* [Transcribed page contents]

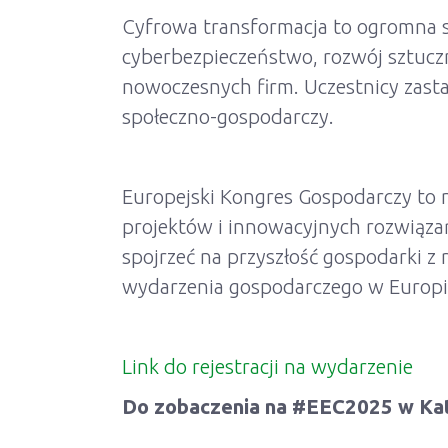
Cyfrowa transformacja to ogromna sz
cyberbezpieczeństwo, rozwój sztuczne
nowoczesnych firm. Uczestnicy zastan
społeczno-gospodarczy.
Europejski Kongres Gospodarczy to n
projektów i innowacyjnych rozwiąza
spojrzeć na przyszłość gospodarki z r
wydarzenia gospodarczego w Europie
Link do rejestracji na wydarzenie
Do zobaczenia na #EEC2025 w Ka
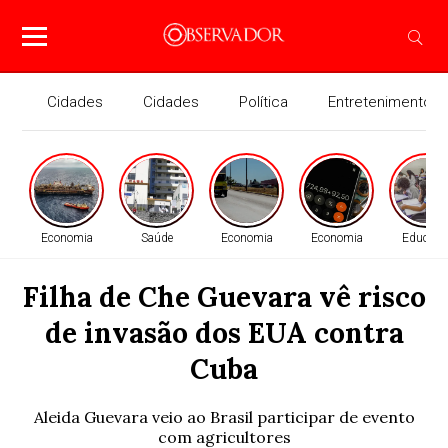
Cidades
Cidades
Política
Entretenimento
Economia
Saúde
Economia
Economia
Educaçã
Filha de Che Guevara vê risco
de invasão dos EUA contra
Cuba
Aleida Guevara veio ao Brasil participar de evento
com agricultores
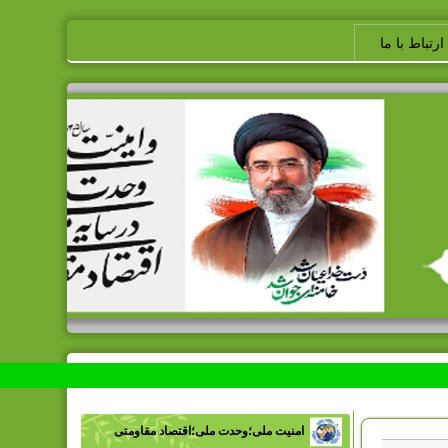
ارتباط با ما
امنیت ملی؛وحدت ملی؛اقتصاد مقاومتی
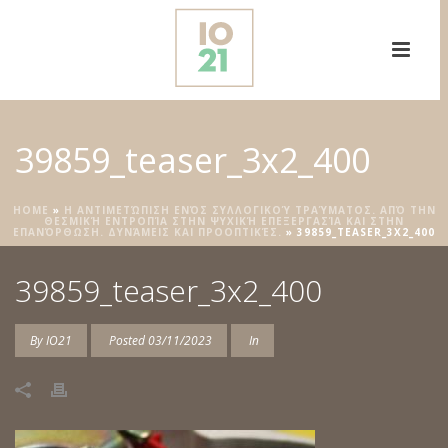
39859_teaser_3x2_400
HOME
»
Η ΑΝΤΙΜΕΤΏΠΙΣΗ ΕΝΌΣ ΣΥΛΛΟΓΙΚΟΎ ΤΡΑΎΜΑΤΟΣ. ΑΠΌ ΤΗΝ
ΘΕΣΜΙΚΉ ΕΝΤΡΟΠΊΑ ΣΤΗΝ ΨΥΧΙΚΉ ΕΠΕΞΕΡΓΑΣΊΑ ΚΑΙ ΣΤΗΝ
ΕΠΑΝΌΡΘΩΣΗ. ΔΥΝΆΜΕΙΣ ΚΑΙ ΠΡΟΟΠΤΙΚΈΣ.
»
39859_TEASER_3X2_400
39859_teaser_3x2_400
By
IO21
Posted
03/11/2023
In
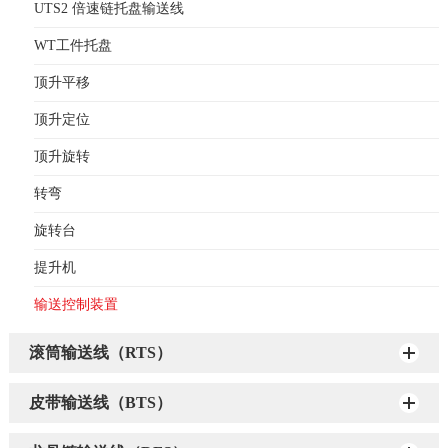
UTS2 倍速链托盘输送线
WT工件托盘
顶升平移
顶升定位
顶升旋转
转弯
旋转台
提升机
输送控制装置
滚筒输送线（RTS）
皮带输送线（BTS）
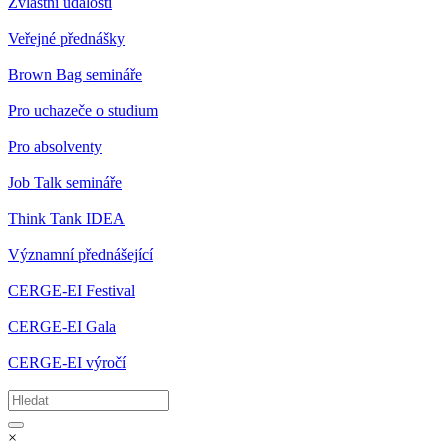
Zvláštní události
Veřejné přednášky
Brown Bag semináře
Pro uchazeče o studium
Pro absolventy
Job Talk semináře
Think Tank IDEA
Významní přednášející
CERGE-EI Festival
CERGE-EI Gala
CERGE-EI výročí
×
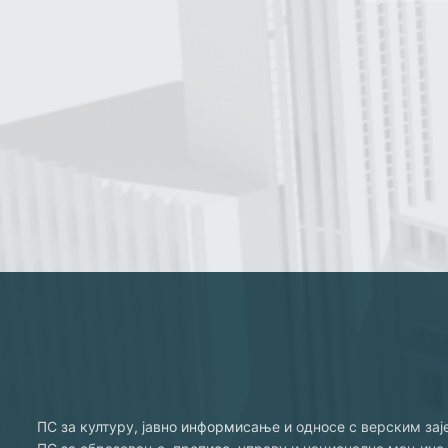
ПС за културу, јавно информисање и односе с верским за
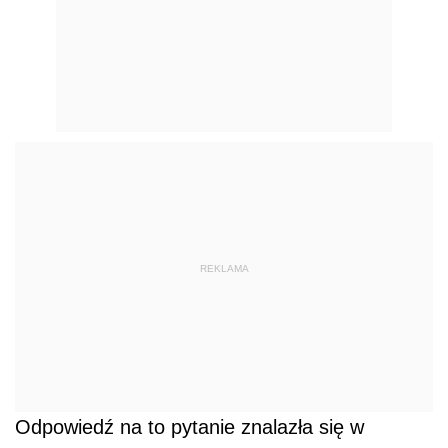
REKLAMA
Odpowiedź na to pytanie znalazła się w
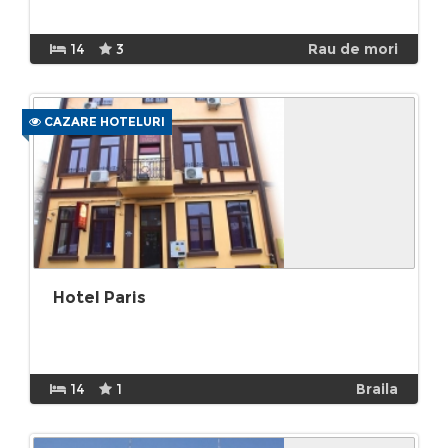
14
3
Rau de mori
CAZARE HOTELURI
Hotel Paris
14
1
Braila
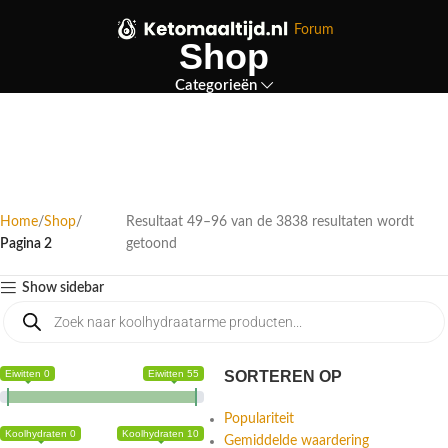
Forum
Shop
Categorieën
Home
Shop
Resultaat 49–96 van de 3838 resultaten wordt
Pagina 2
getoond
Show sidebar
Eiwitten 0
Eiwitten 55
SORTEREN OP
Populariteit
Koolhydraten 0
Koolhydraten 10
Gemiddelde waardering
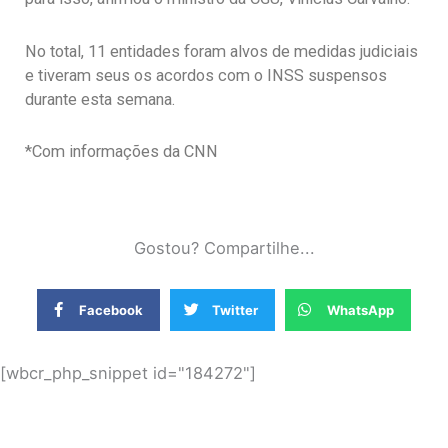
No total, 11 entidades foram alvos de medidas judiciais
e tiveram seus os acordos com o INSS suspensos
durante esta semana.
*Com informações da CNN
Gostou? Compartilhe...
Facebook
Twitter
WhatsApp
[wbcr_php_snippet id="184272"]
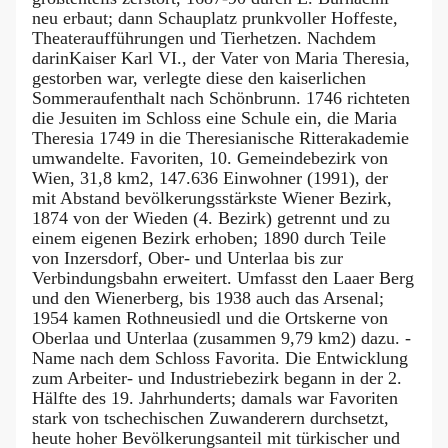
neu erbaut; dann Schauplatz prunkvoller Hoffeste,
Theateraufführungen und Tierhetzen. Nachdem
darinKaiser Karl VI., der Vater von Maria Theresia,
gestorben war, verlegte diese den kaiserlichen
Sommeraufenthalt nach Schönbrunn. 1746 richteten
die Jesuiten im Schloss eine Schule ein, die Maria
Theresia 1749 in die Theresianische Ritterakademie
umwandelte. Favoriten, 10. Gemeindebezirk von
Wien, 31,8 km2, 147.636 Einwohner (1991), der
mit Abstand bevölkerungsstärkste Wiener Bezirk,
1874 von der Wieden (4. Bezirk) getrennt und zu
einem eigenen Bezirk erhoben; 1890 durch Teile
von Inzersdorf, Ober- und Unterlaa bis zur
Verbindungsbahn erweitert. Umfasst den Laaer Berg
und den Wienerberg, bis 1938 auch das Arsenal;
1954 kamen Rothneusiedl und die Ortskerne von
Oberlaa und Unterlaa (zusammen 9,79 km2) dazu. -
Name nach dem Schloss Favorita. Die Entwicklung
zum Arbeiter- und Industriebezirk begann in der 2.
Hälfte des 19. Jahrhunderts; damals war Favoriten
stark von tschechischen Zuwanderern durchsetzt,
heute hoher Bevölkerungsanteil mit türkischer und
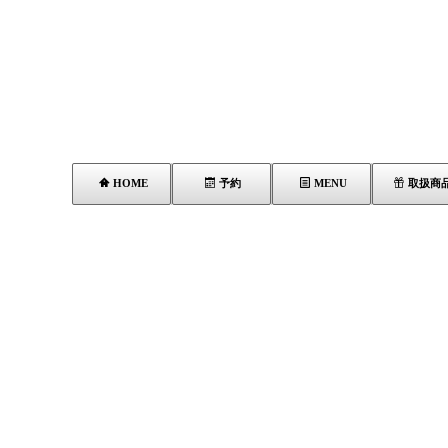
HOME
予約
MENU
取扱商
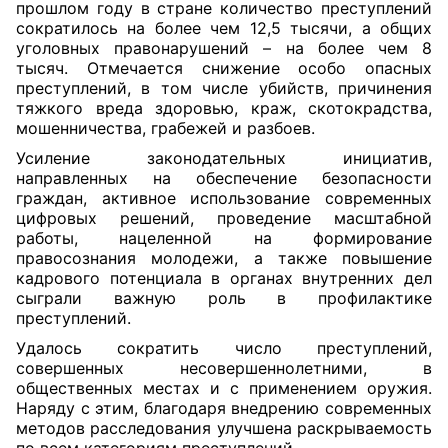
прошлом году в стране количество преступлений
сократилось на более чем 12,5 тысячи, а общих
уголовных правонарушений – на более чем 8
тысяч. Отмечается снижение особо опасных
преступлений, в том числе убийств, причинения
тяжкого вреда здоровью, краж, скотокрадства,
мошенничества, грабежей и разбоев.
Усиление законодательных инициатив,
направленных на обеспечение безопасности
граждан, активное использование современных
цифровых решений, проведение масштабной
работы, нацеленной на формирование
правосознания молодежи, а также повышение
кадрового потенциала в органах внутренних дел
сыграли важную роль в профилактике
преступлений.
Удалось сократить число преступлений,
совершенных несовершеннолетними, в
общественных местах и с применением оружия.
Наряду с этим, благодаря внедрению современных
методов расследования улучшена раскрываемость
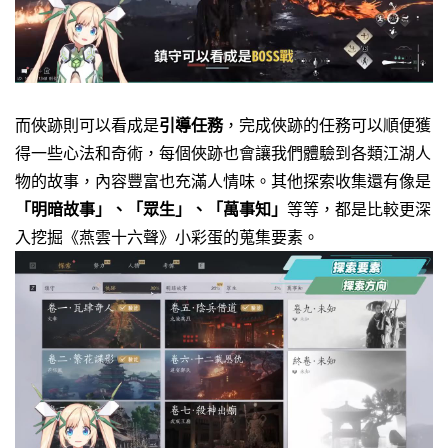
而俠跡則可以看成是
引
導任務
，完成俠跡的任務可以順便獲
得一些心法和奇術，每個俠跡也會讓我們體驗到各類江湖人
物的故事，內容豐富也充滿人情味。
其他探索收集還有像是
「明暗故事」、「眾生」、「萬事知」
等等，都是比較更深
入挖掘《燕雲十六聲》小彩蛋的蒐集要素。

* [DESCRIPTION OF THE TASK] The response should contain every record above exactly as written, and none of the pictures.

* [WRITTEN SOLUTION]
Cyfrowa transformacja to ogromna sz
cyberbezpieczeństwo, rozwój sztuczne
nowoczesnych firm. Uczestnicy zastan
społeczno-gospodarczy.
Europejski Kongres Gospodarczy to n
projektów i innowacyjnych rozwiąza
spojrzeć na przyszłość gospodarki z r
wydarzenia gospodarczego w Europie
Link do rejestracji na wydarzenie
Do zobaczenia na #EEC2025 w Ka
Cidades
Cidades
Política
Entretenimento
Economia
Saúde
Economia
Economia
Educaçã
Filha de Che Guevara vê risco
de invasão dos EUA contra
Cuba
Aleida Guevara veio ao Brasil participar de evento
com agricultores
ارتباط با ما
امنیت ملی؛وحدت ملی؛اقتصاد مقاومتی
39859_teaser_3x2_400
HOME
»
Η ΑΝΤΙΜΕΤΏΠΙΣΗ ΕΝΌΣ ΣΥΛΛΟΓΙΚΟΎ ΤΡΑΎΜΑΤΟΣ. ΑΠΌ ΤΗΝ
ΘΕΣΜΙΚΉ ΕΝΤΡΟΠΊΑ ΣΤΗΝ ΨΥΧΙΚΉ ΕΠΕΞΕΡΓΑΣΊΑ ΚΑΙ ΣΤΗΝ
ΕΠΑΝΌΡΘΩΣΗ. ΔΥΝΆΜΕΙΣ ΚΑΙ ΠΡΟΟΠΤΙΚΈΣ.
»
39859_TEASER_3X2_400
39859_teaser_3x2_400
By
IO21
Posted
03/11/2023
In
UTS2 倍速链托盘输送线
WT工件托盘
顶升平移
顶升定位
顶升旋转
转弯
旋转台
提升机
输送控制装置
滚筒输送线（RTS）
皮带输送线（BTS）
Zvláštní události
Veřejné přednášky
Brown Bag semináře
Pro uchazeče o studium
Pro absolventy
Job Talk semináře
Think Tank IDEA
Významní přednášející
CERGE-EI Festival
CERGE-EI Gala
CERGE-EI výročí
×
ПС за културу, јавно информисање и односе с верским за
REKLAMA
Odpowiedź na to pytanie znalazła się w
14
3
Rau de mori
CAZARE HOTELURI
Hotel Paris
14
1
Braila
Forum
Shop
Categorieën
Home
Shop
Resultaat 49–96 van de 3838 resultaten wordt
Pagina 2
getoond
Show sidebar
Eiwitten 0
Eiwitten 55
SORTEREN OP
Populariteit
Koolhydraten 0
Koolhydraten 10
Gemiddelde waardering
No total, 11 entidades foram alvos de medidas judiciais
e tiveram seus os acordos com o INSS suspensos
durante esta semana.
*Com informações da CNN
Gostou? Compartilhe...
Facebook
Twitter
WhatsApp
[wbcr_php_snippet id="184272"]
neu erbaut; dann Schauplatz prunkvoller Hoffeste,
Theateraufführungen und Tierhetzen. Nachdem
darinKaiser Karl VI., der Vater von Maria Theresia,
gestorben war, verlegte diese den kaiserlichen
Sommeraufenthalt nach Schönbrunn. 1746 richteten
die Jesuiten im Schloss eine Schule ein, die Maria
Theresia 1749 in die Theresianische Ritterakademie
umwandelte. Favoriten, 10. Gemeindebezirk von
Wien, 31,8 km2, 147.636 Einwohner (1991), der
mit Abstand bevölkerungsstärkste Wiener Bezirk,
1874 von der Wieden (4. Bezirk) getrennt und zu
einem eigenen Bezirk erhoben; 1890 durch Teile
von Inzersdorf, Ober- und Unterlaa bis zur
Verbindungsbahn erweitert. Umfasst den Laaer Berg
und den Wienerberg, bis 1938 auch das Arsenal;
1954 kamen Rothneusiedl und die Ortskerne von
Oberlaa und Unterlaa (zusammen 9,79 km2) dazu. -
Name nach dem Schloss Favorita. Die Entwicklung
zum Arbeiter- und Industriebezirk begann in der 2.
Hälfte des 19. Jahrhunderts; damals war Favoriten
stark von tschechischen Zuwanderern durchsetzt,
heute hoher Bevölkerungsanteil mit türkischer und
HOME
予約
MENU
取扱商
прошлом году в стране количество преступлений
сократилось на более чем 12,5 тысячи, а общих
уголовных правонарушений – на более чем 8
тысяч. Отмечается снижение особо опасных
преступлений, в том числе убийств, причинения
тяжкого вреда здоровью, краж, скотокрадства,
мошенничества, грабежей и разбоев.
Усиление законодательных инициатив,
направленных на обеспечение безопасности
граждан, активное использование современных
цифровых решений, проведение масштабной
работы, нацеленной на формирование
правосознания молодежи, а также повышение
кадрового потенциала в органах внутренних дел
сыграли важную роль в профилактике
преступлений.
Удалось сократить число преступлений,
совершенных несовершеннолетними, в
общественных местах и с применением оружия.
Наряду с этим, благодаря внедрению современных
методов расследования улучшена раскрываемость
而俠跡則可以看成是
引
導任務
，完成俠跡的任務可以順便獲
得一些心法和奇術，每個俠跡也會讓我們體驗到各類江湖人
物的故事，內容豐富也充滿人情味。
其他探索收集還有像是
「明暗故事」、「眾生」、「萬事知」
等等，都是比較更深
入挖掘《燕雲十六聲》小彩蛋的蒐集要素。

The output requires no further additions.